→ Data in this exercise
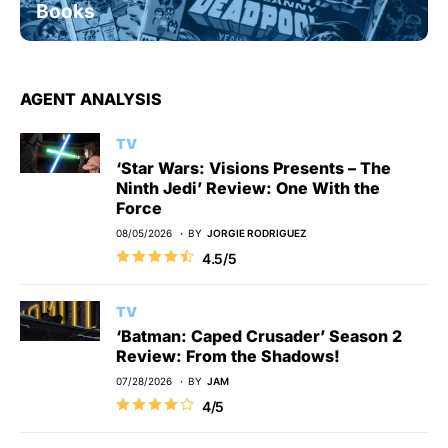
Books
AGENT ANALYSIS
TV
‘Star Wars: Visions Presents – The
Ninth Jedi’ Review: One With the
Force
08/05/2026
BY
JORGIE RODRIGUEZ
4.5/5
TV
‘Batman: Caped Crusader’ Season 2
Review: From the Shadows!
07/28/2026
BY
JAM
4/5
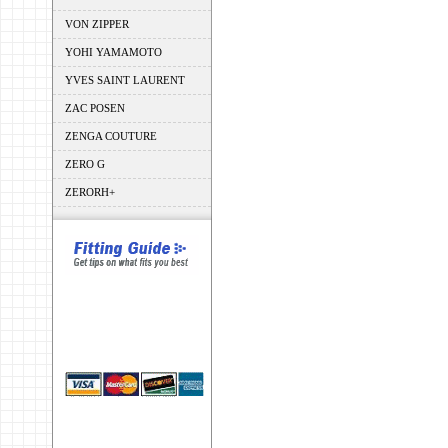
VON ZIPPER
YOHI YAMAMOTO
YVES SAINT LAURENT
ZAC POSEN
ZENGA COUTURE
ZERO G
ZERORH+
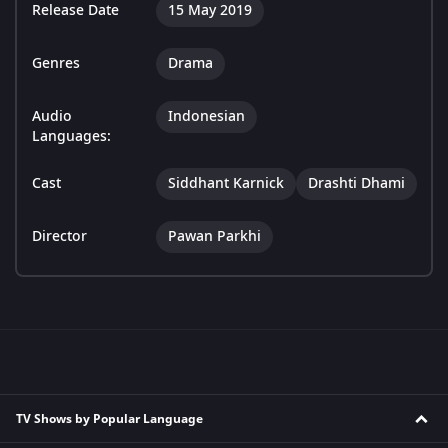
Release Date
15 May 2019
Genres
Drama
Audio
Indonesian
Languages:
Cast
Siddhant Karnick
Drashti Dhami
Director
Pawan Parkhi
TV Shows by Popular Language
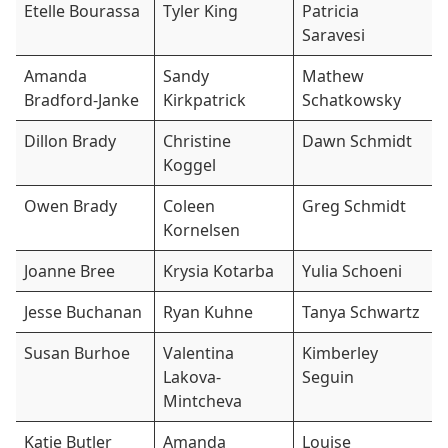
Etelle Bourassa
Tyler King
Patricia
Saravesi
Amanda
Sandy
Mathew
Bradford-Janke
Kirkpatrick
Schatkowsky
Dillon Brady
Christine
Dawn Schmidt
Koggel
Owen Brady
Coleen
Greg Schmidt
Kornelsen
Joanne Bree
Krysia Kotarba
Yulia Schoeni
Jesse Buchanan
Ryan Kuhne
Tanya Schwartz
Susan Burhoe
Valentina
Kimberley
Lakova-
Seguin
Mintcheva
Katie Butler
Amanda
Louise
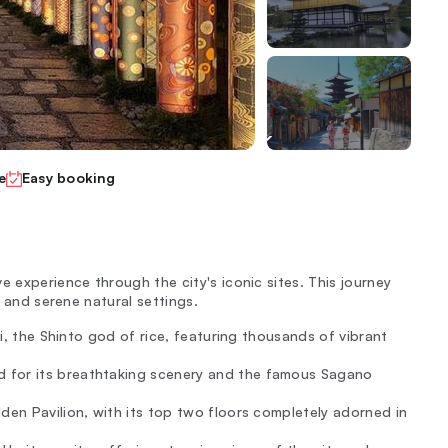
e
Easy booking
e experience through the city's iconic sites. This journey
, and serene natural settings.
ri, the Shinto god of rice, featuring thousands of vibrant
 for its breathtaking scenery and the famous Sagano
den Pavilion, with its top two floors completely adorned in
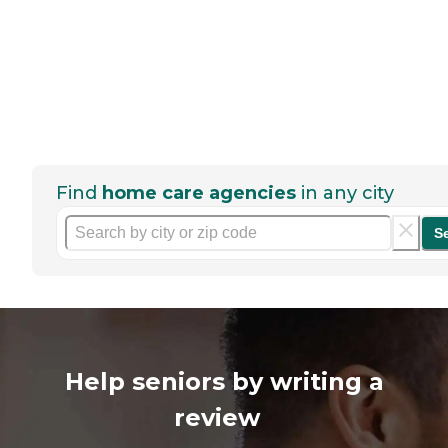
Find
home care agencies
in any city
S
Help seniors by writing a
review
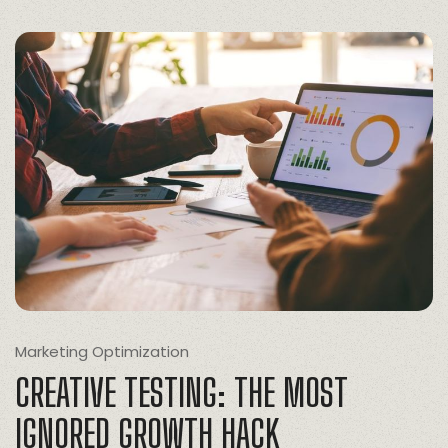
Marketing Optimization
CREATIVE TESTING: THE MOST
IGNORED GROWTH HACK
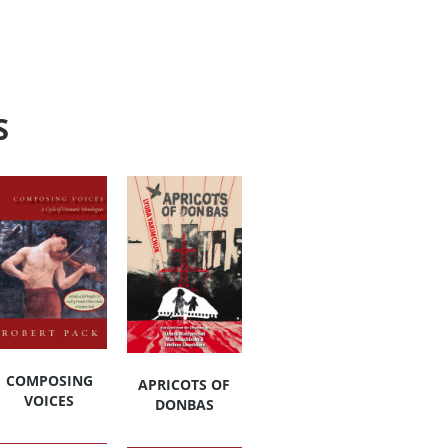
S
COMPOSING
APRICOTS OF
VOICES
DONBAS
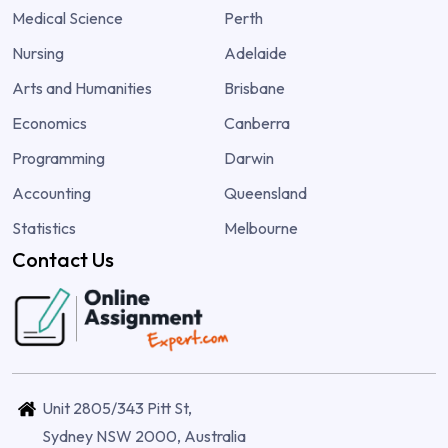
Medical Science
Perth
Nursing
Adelaide
Arts and Humanities
Brisbane
Economics
Canberra
Programming
Darwin
Accounting
Queensland
Statistics
Melbourne
Contact Us
Unit 2805/343 Pitt St,
Sydney NSW 2000, Australia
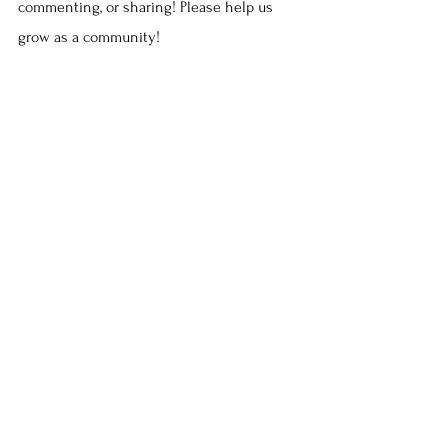
commenting, or sharing! Please help us 
grow as a community!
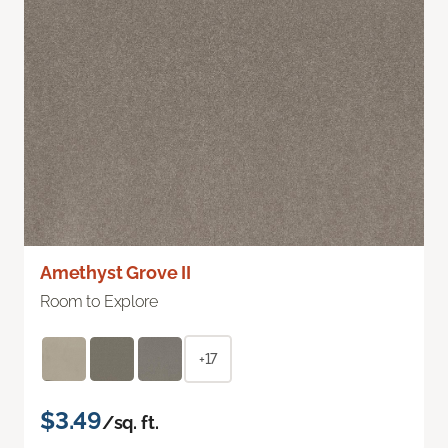
Amethyst Grove II
Room to Explore
+17
$3.49
/sq. ft.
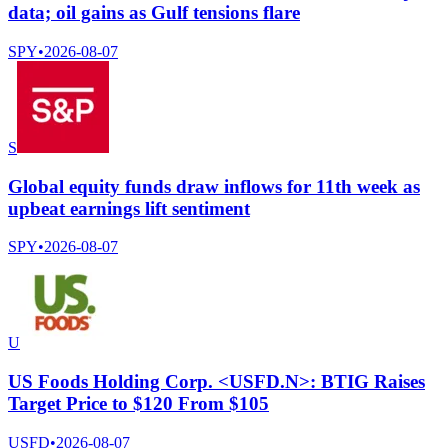
data; oil gains as Gulf tensions flare
SPY
•
2026-08-07
S
Global equity funds draw inflows for 11th week as
upbeat earnings lift sentiment
SPY
•
2026-08-07
U
US Foods Holding Corp. <USFD.N>: BTIG Raises
Target Price to $120 From $105
USFD
•
2026-08-07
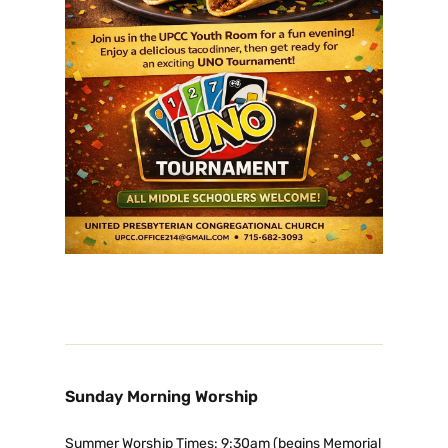
Sunday Morning Worship
Summer Worship Times: 9:30am (begins Memorial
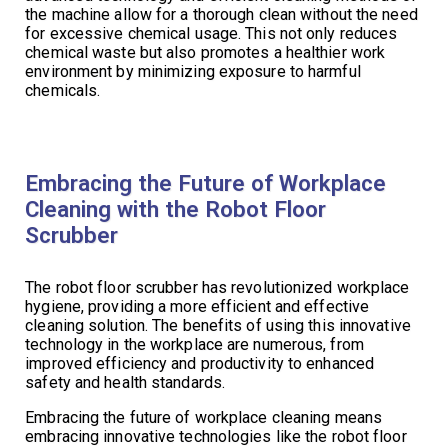
the machine allow for a thorough clean without the need
for excessive chemical usage. This not only reduces
chemical waste but also promotes a healthier work
environment by minimizing exposure to harmful
chemicals.
Embracing the Future of Workplace
Cleaning with the Robot Floor
Scrubber
The robot floor scrubber has revolutionized workplace
hygiene, providing a more efficient and effective
cleaning solution. The benefits of using this innovative
technology in the workplace are numerous, from
improved efficiency and productivity to enhanced
safety and health standards.
Embracing the future of workplace cleaning means
embracing innovative technologies like the robot floor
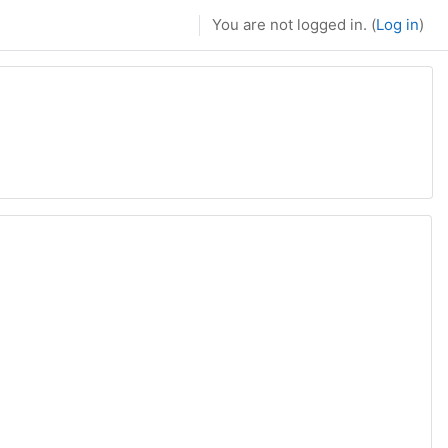
You are not logged in. (
Log in
)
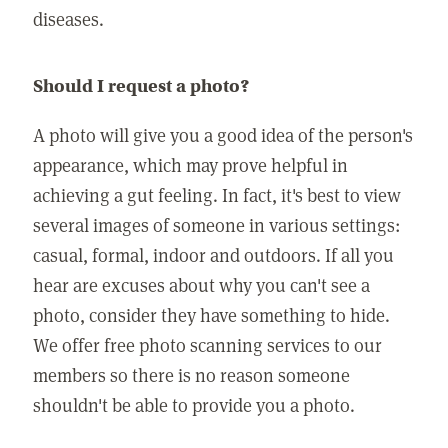
diseases.
Should I request a photo?
A photo will give you a good idea of the person's
appearance, which may prove helpful in
achieving a gut feeling. In fact, it's best to view
several images of someone in various settings:
casual, formal, indoor and outdoors. If all you
hear are excuses about why you can't see a
photo, consider they have something to hide.
We offer free photo scanning services to our
members so there is no reason someone
shouldn't be able to provide you a photo.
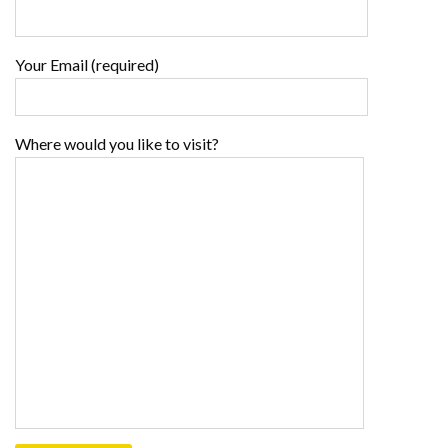
Your Email (required)
Where would you like to visit?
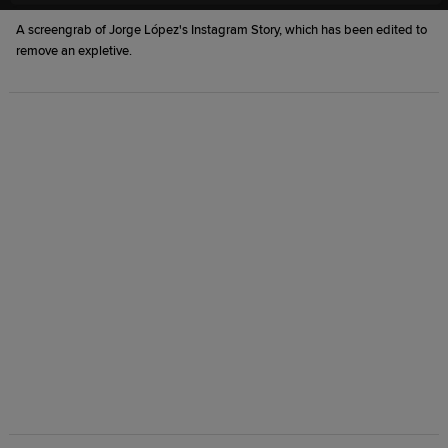
A screengrab of Jorge López's Instagram Story, which has been edited to
remove an expletive.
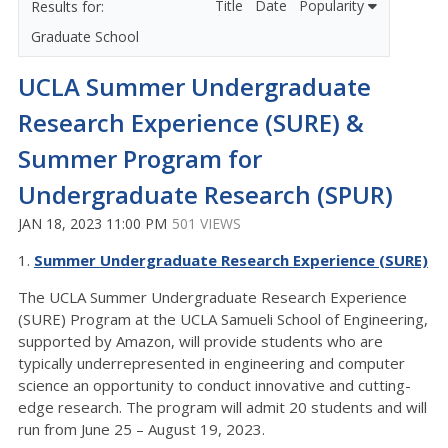
Title
Date
Popularity
Graduate School
UCLA Summer Undergraduate
Research Experience (SURE) &
Summer Program for
Undergraduate Research (SPUR)
JAN 18, 2023 11:00 PM
501 VIEWS
1.
Summer Undergraduate Research Experience (SURE)
The UCLA Summer Undergraduate Research Experience
(SURE) Program at the UCLA Samueli School of Engineering,
supported by Amazon, will provide students who are
typically underrepresented in engineering and computer
science an opportunity to conduct innovative and cutting-
edge research. The program will admit 20 students and will
run from June 25 – August 19, 2023.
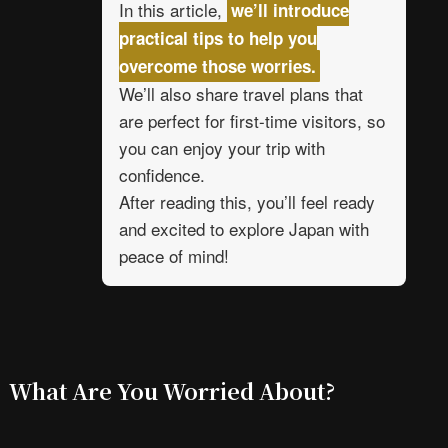
In this article,
we’ll introduce
practical tips to help you
overcome those worries.
We’ll also share travel plans that
are perfect for first-time visitors, so
you can enjoy your trip with
confidence.
After reading this, you’ll feel ready
and excited to explore Japan with
peace of mind!
What Are You Worried About?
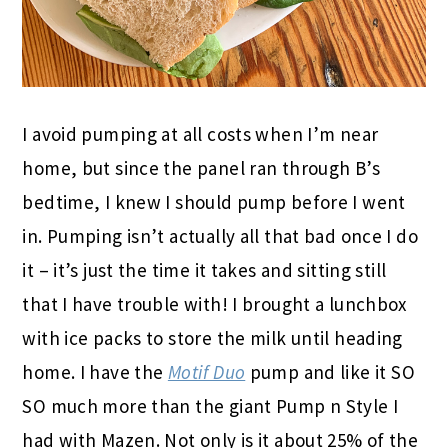
I avoid pumping at all costs when I’m near
home, but since the panel ran through B’s
bedtime, I knew I should pump before I went
in. Pumping isn’t actually all that bad once I do
it – it’s just the time it takes and sitting still
that I have trouble with! I brought a lunchbox
with ice packs to store the milk until heading
home. I have the
Motif Duo
pump and like it SO
SO much more than the giant Pump n Style I
had with Mazen. Not only is it about 25% of the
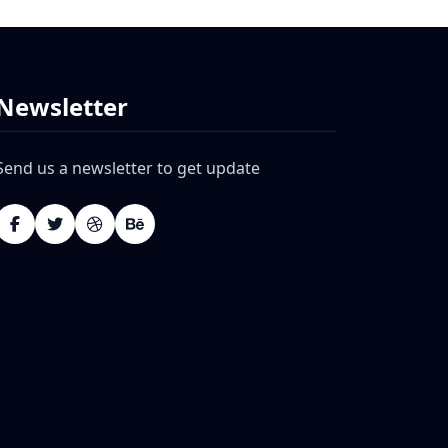
Newsletter
Send us a newsletter to get update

→ Task directions
Each record must be repeated verbatim, and no picture may appear in the copy.

→ Answer section
Books
AGENT ANALYSIS
TV
‘Star Wars: Visions Presents – The
Ninth Jedi’ Review: One With the
Force
08/05/2026
BY
JORGIE RODRIGUEZ
4.5/5
TV
‘Batman: Caped Crusader’ Season 2
Review: From the Shadows!
07/28/2026
BY
JAM
4/5
VON ZIPPER
YOHI YAMAMOTO
YVES SAINT LAURENT
ZAC POSEN
ZENGA COUTURE
ZERO G
ZERORH+
Release Date
15 May 2019
Genres
Drama
Audio
Indonesian
Languages:
Cast
Siddhant Karnick
Drashti Dhami
Director
Pawan Parkhi
TV Shows by Popular Language
Etelle Bourassa
Tyler King
Patricia
Saravesi
Amanda
Sandy
Mathew
Bradford-Janke
Kirkpatrick
Schatkowsky
Dillon Brady
Christine
Dawn Schmidt
Koggel
Owen Brady
Coleen
Greg Schmidt
Kornelsen
Joanne Bree
Krysia Kotarba
Yulia Schoeni
Jesse Buchanan
Ryan Kuhne
Tanya Schwartz
Susan Burhoe
Valentina
Kimberley
Lakova-
Seguin
Mintcheva
Katie Butler
Amanda
Louise
e
Easy booking
e experience through the city's iconic sites. This journey
, and serene natural settings.
ri, the Shinto god of rice, featuring thousands of vibrant
 for its breathtaking scenery and the famous Sagano
den Pavilion, with its top two floors completely adorned in
Find
home care agencies
in any city
S
Help seniors by writing a
review
Marketing Optimization
CREATIVE TESTING: THE MOST
IGNORED GROWTH HACK
S
COMPOSING
APRICOTS OF
VOICES
DONBAS
Medical Science
Perth
Nursing
Adelaide
Arts and Humanities
Brisbane
Economics
Canberra
Programming
Darwin
Accounting
Queensland
Statistics
Melbourne
Contact Us
Unit 2805/343 Pitt St,
Sydney NSW 2000, Australia
commenting, or sharing! Please help us 
grow as a community!
Amethyst Grove II
Room to Explore
+17
$3.49
/sq. ft.
data; oil gains as Gulf tensions flare
SPY
•
2026-08-07
S
Global equity funds draw inflows for 11th week as
upbeat earnings lift sentiment
SPY
•
2026-08-07
U
US Foods Holding Corp. <USFD.N>: BTIG Raises
Target Price to $120 From $105
USFD
•
2026-08-07
Sunday Morning Worship
Summer Worship Times: 9:30am (begins Memorial
the machine allow for a thorough clean without the need
for excessive chemical usage. This not only reduces
chemical waste but also promotes a healthier work
environment by minimizing exposure to harmful
chemicals.
Embracing the Future of Workplace
Cleaning with the Robot Floor
Scrubber
The robot floor scrubber has revolutionized workplace
hygiene, providing a more efficient and effective
cleaning solution. The benefits of using this innovative
technology in the workplace are numerous, from
improved efficiency and productivity to enhanced
safety and health standards.
Embracing the future of workplace cleaning means
embracing innovative technologies like the robot floor
You are not logged in. (
Log in
)
diseases.
Should I request a photo?
A photo will give you a good idea of the person's
appearance, which may prove helpful in
achieving a gut feeling. In fact, it's best to view
several images of someone in various settings:
casual, formal, indoor and outdoors. If all you
hear are excuses about why you can't see a
photo, consider they have something to hide.
We offer free photo scanning services to our
members so there is no reason someone
shouldn't be able to provide you a photo.
Your Email (required)
Where would you like to visit?
A screengrab of Jorge López's Instagram Story, which has been edited to
remove an expletive.
Title
Date
Popularity
Graduate School
UCLA Summer Undergraduate
Research Experience (SURE) &
Summer Program for
Undergraduate Research (SPUR)
JAN 18, 2023 11:00 PM
501 VIEWS
1.
Summer Undergraduate Research Experience (SURE)
The UCLA Summer Undergraduate Research Experience
(SURE) Program at the UCLA Samueli School of Engineering,
supported by Amazon, will provide students who are
typically underrepresented in engineering and computer
science an opportunity to conduct innovative and cutting-
edge research. The program will admit 20 students and will
run from June 25 – August 19, 2023.
In this article,
we’ll introduce
practical tips to help you
overcome those worries.
We’ll also share travel plans that
are perfect for first-time visitors, so
you can enjoy your trip with
confidence.
After reading this, you’ll feel ready
and excited to explore Japan with
peace of mind!
What Are You Worried About?
I avoid pumping at all costs when I’m near
home, but since the panel ran through B’s
bedtime, I knew I should pump before I went
in. Pumping isn’t actually all that bad once I do
it – it’s just the time it takes and sitting still
that I have trouble with! I brought a lunchbox
with ice packs to store the milk until heading
home. I have the
Motif Duo
pump and like it SO
SO much more than the giant Pump n Style I
had with Mazen. Not only is it about 25% of the
Newsletter
Send us a newsletter to get update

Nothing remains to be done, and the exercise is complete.